Rajeev Deshpande, TNN, 16 January 2010, 04:21am
NEW DELHI: With inflation for December 2009 touching 7.3% and fears that it will rise further over the next couple of months, driven in good measures by a steep increase in food prices, government is bracing for the inevitability of a rate increase and a graded exit from the fiscal stimulus.
A hike in interest rates, apart from an increase in reserve ratio, is now on the cards despite the government's keeness to nurture growth in the wake of last year's slowdown. Reserve Bank of India moving to tighten money supply by revising policy rates is seen as a "sooner than later" option.
The relentless rise in food inflation is sharply eroding government's comfort zone over positive indicators like a healthy rise in the index of industrial production which registered an 11.7% growth for November 2009 on a year-on-year basis. "No government would be happy with food inflation nearing 20%," said official sources pointing to the priority the issue was commanding.
There is a strong view that sectoral measures like banning food exports, reducing import duties, releasing excess foodgrain and cracking down on hoarding will not help beyond a point.

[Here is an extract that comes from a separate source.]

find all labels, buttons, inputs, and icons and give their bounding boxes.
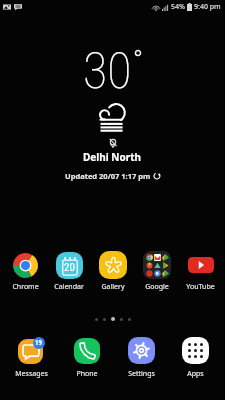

Even if inflation was food-driven, it still needed a monetary response and this school of thought seems to have dominated the thinking in the central bank.
While the government seems reluctantly reconciled to a rate hike, it is looking more carefully at its options with regard to withdrawing the stimulus it had rolled out in tranches since late 2008. Keen to preserve the recovery that has seen 7.9% growth in the July-September quarter, the government may move slowly on rolling back the sops, possibly providing a hint in this direction in the 2010-11 Budget on February 26.
With the Budget being both a political and economic document, the government does not want to upset industry too much.